Около 16 часов глава Полевого штаба Антонов-Овсеенко дошёл на катере до крейсера «Аврора» у Николаевского моста. Тогда-то и был оговорён знаменитый сигнал к штурму: холостой выстрел из бакового шестидюймового орудия «Авроры» следом за выстрелом полуденной пушки с бастиона Петропавловке. Затем состоялась встреча сил, прибывших на пристань Васильевского острова из Кронштадта: 2 762 матроса, 943 солдата и судовые команды численностью более тысячи человек. И без того многократное превосходство ВРК над правительственными войсками стало ещё значительнее. Приблизительно к 18 часам окружение Зимнего и Дворцовой площади было завершено. Возвратившись в Петропавловскую крепость, Антонов-Овсеенко провёл заседание Полевого штаба, посвящённое плану предстоящего штурма.
Наступать на дворец с фронта надлежало Петроградскому резервному полку. Левый фланг вверялся кегсгольмцам и матросам-балтийцам.
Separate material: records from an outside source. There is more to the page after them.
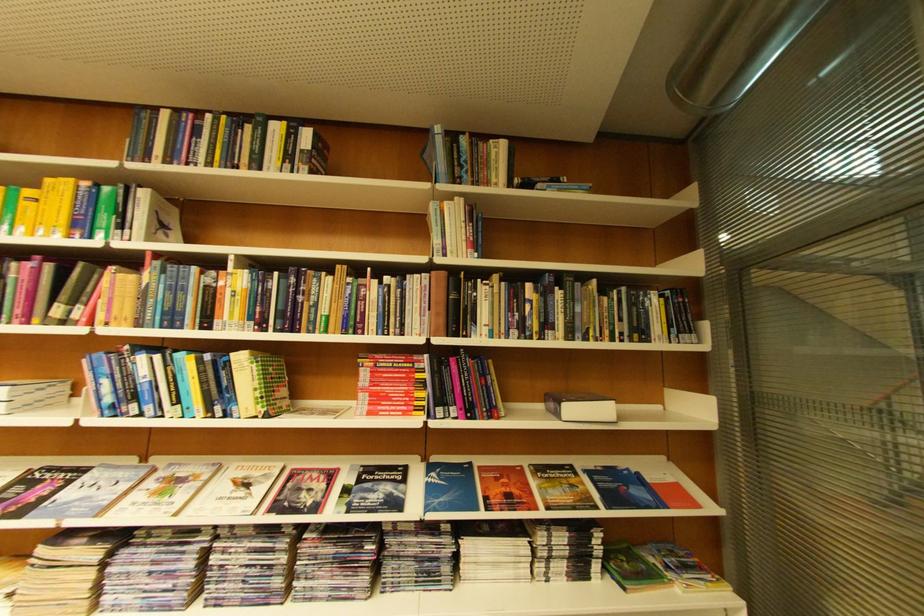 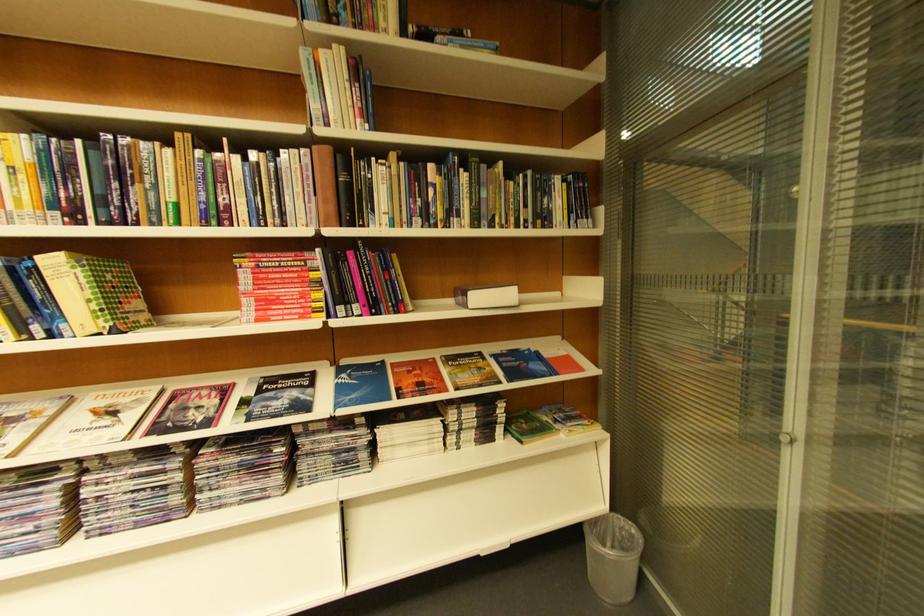 Where in the second image is the point corresponding to the point at 574,419 from the first image?

(480, 309) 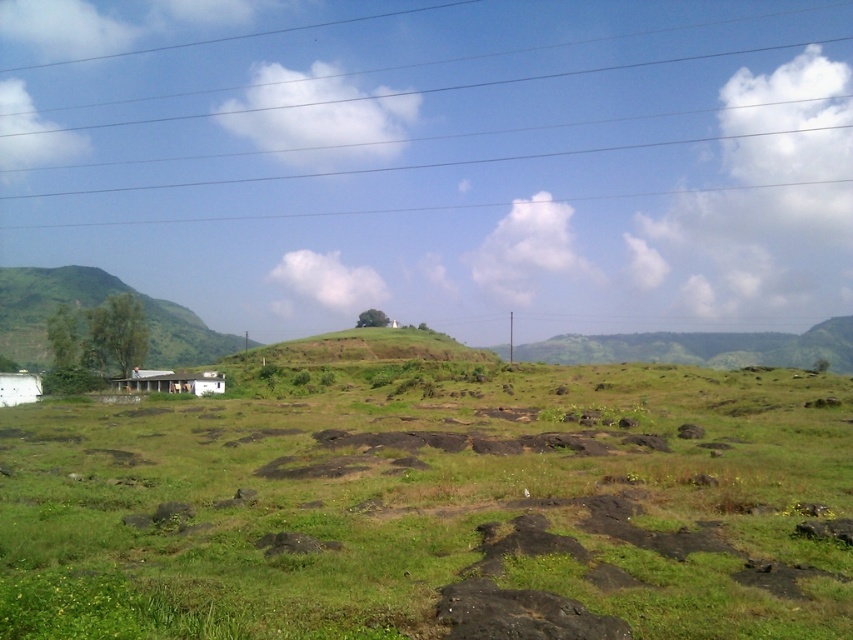 You are a hiker standing at the green grassy hillside at left and want to reach the green grassy at center. Which direction should you move to get there?

You should move to the right since the green grassy at center is to the right of the green grassy hillside at left.

You are a delivery drone that needs to land at the white wooden hut at lower left. There are metallic wires at upper center in the way. Can you safely descend without hitting the wires?

The metallic wires at upper center are positioned over the white wooden hut at lower left, so the drone should be able to descend safely by approaching from the sides or behind to avoid the wires.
На правом должны были действовать павловцы и Красная гвардия Выборгского и Петроградского районов. «Со стороны Дворцового моста и Александровского сада должны были наступать матросы кронштадтского отряда и красногвардейцы Нарвского и Василеостровского районов. В резерве ВРК оставались Волынский и Литовский полки, 6-й запасный сапёрный батальон и сестрорецкие красногвардейцы», — описывал расстановку сил ВРК профессор В. И. Старцев.
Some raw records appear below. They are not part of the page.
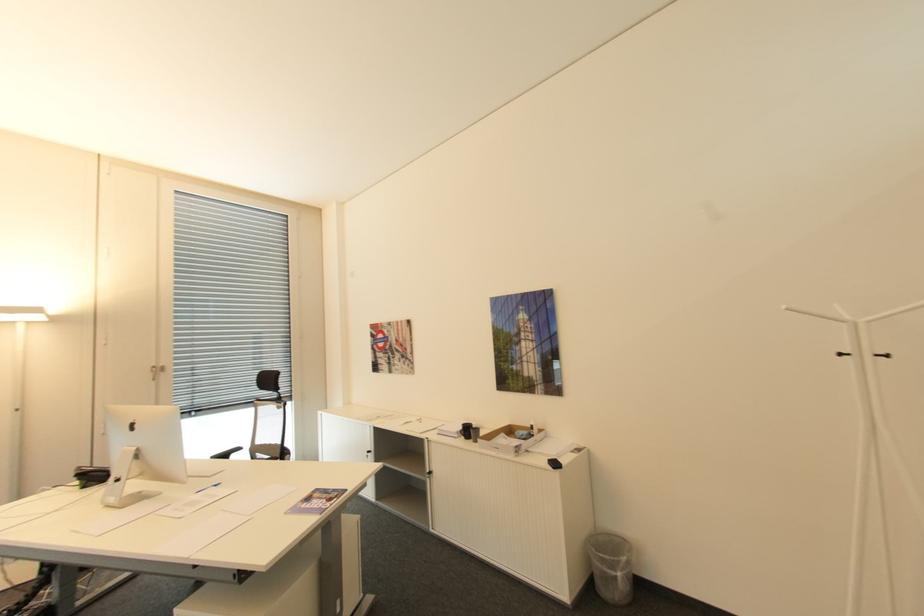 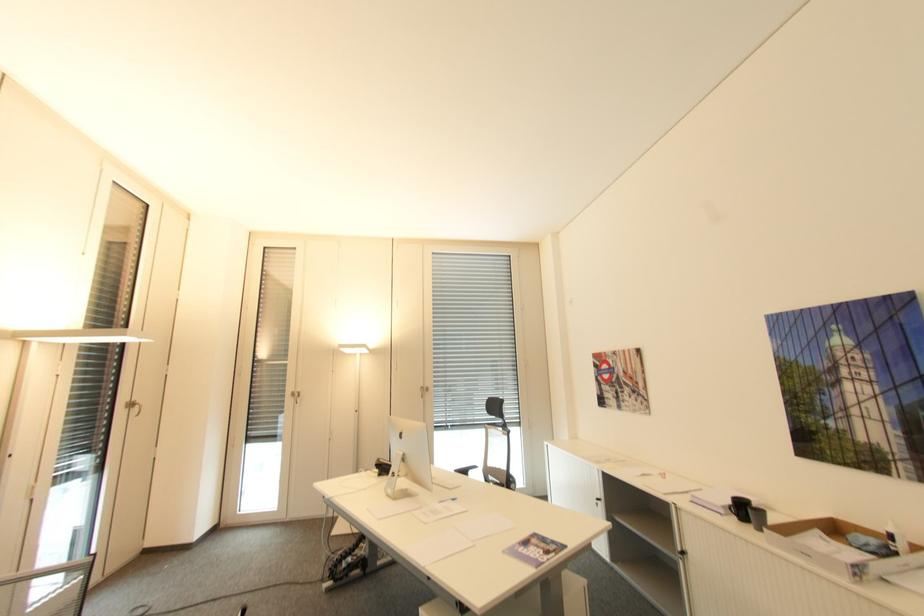 Where in the second image is the point corresponding to [159,367] from the first image?

(427, 387) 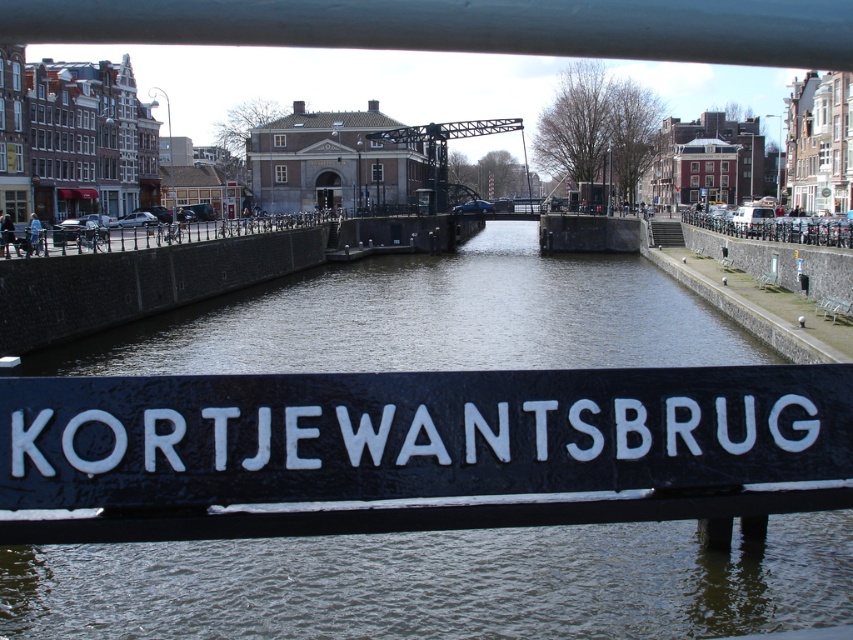 Question: Which point is farther from the camera taking this photo?

Choices:
 (A) (844, 580)
 (B) (640, 442)

Answer: (A)

Question: Is black water at center to the left of black painted wood sign at center from the viewer's perspective?

Choices:
 (A) yes
 (B) no

Answer: (B)

Question: Among these points, which one is nearest to the camera?

Choices:
 (A) (403, 540)
 (B) (466, 484)

Answer: (B)

Question: Can you confirm if black water at center is positioned above black painted wood sign at center?

Choices:
 (A) yes
 (B) no

Answer: (A)

Question: Can you confirm if black water at center is smaller than black painted wood sign at center?

Choices:
 (A) no
 (B) yes

Answer: (A)

Question: Among these objects, which one is nearest to the camera?

Choices:
 (A) black painted wood sign at center
 (B) black water at center

Answer: (A) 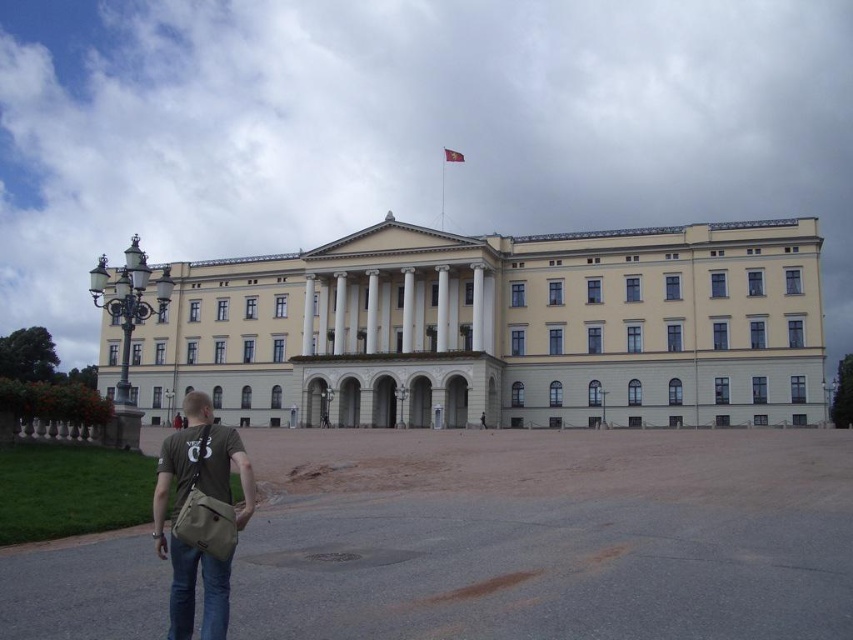 You are a photographer planning to capture the yellow stone building at center and the khaki canvas bag at lower left in a single frame. Considering their sizes, which object will occupy more space in the photo?

The yellow stone building at center will occupy more space in the photo because its width surpasses that of the khaki canvas bag at lower left.

You are standing in front of the grand neoclassical building and notice a khaki canvas bag at lower left. Where exactly is the khaki canvas bag located in terms of coordinates?

The khaki canvas bag at lower left is located at point (181, 508).

You are a tourist standing in the plaza in front of the yellow stone building at center. You see the khaki canvas bag at lower left lying on the ground. Can you pick it up without leaving the plaza?

The yellow stone building at center is much larger than the khaki canvas bag at lower left, so the plaza around the building should have enough space for you to approach and pick up the khaki canvas bag at lower left without leaving the plaza.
Тем временем в Зимнем дворце министры недоумевали, куда подевался Керенский. Коновалов объяснял отсутствие министра-председателя тем, что тот встречал части Действующей армии, следовавшие в Петроград. Верилось в эти слова слабо, особенно на фоне его же доклада о бездействии штаба округа. Конечно, прибытие роты Петроградской школы прапорщиков инженерных войск во главе с начальником школы полковником А. Г. Ананьевым, а следом — трёх сотен 14-го Донского казачьего полка несколько приободрили правительство. Однако явившийся с новостью о разгоне Предпарламента генерал Багратуни лишь усугубил общее уныние.
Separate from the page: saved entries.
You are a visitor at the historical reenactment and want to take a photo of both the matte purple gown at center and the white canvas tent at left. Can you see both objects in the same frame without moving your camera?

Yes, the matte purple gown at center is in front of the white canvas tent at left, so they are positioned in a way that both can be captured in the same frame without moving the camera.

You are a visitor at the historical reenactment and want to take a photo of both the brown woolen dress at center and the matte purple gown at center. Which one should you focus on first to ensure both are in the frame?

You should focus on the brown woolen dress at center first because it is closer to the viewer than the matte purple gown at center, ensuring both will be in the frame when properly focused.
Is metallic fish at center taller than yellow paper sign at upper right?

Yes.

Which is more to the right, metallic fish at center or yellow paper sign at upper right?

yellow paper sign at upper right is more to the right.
Невероятно, но факт: едва ли не вся степень ответственности за дальнейшее развитие событий была возложена Временным правительством на весьма далёкого от военного дела человека — министра государственного призрения Н. М. Кишкина вкупе с инженером П. И. Пальчинским и эсером П. М. Рутенбергом, участником убийства Г. А. Гапона. Отстранённого с поста командующего округом Полковникова сменил генерал Багратуни, а рассерженный этим помощник первого подполковник Н. Н. Пораделов подал в отставку.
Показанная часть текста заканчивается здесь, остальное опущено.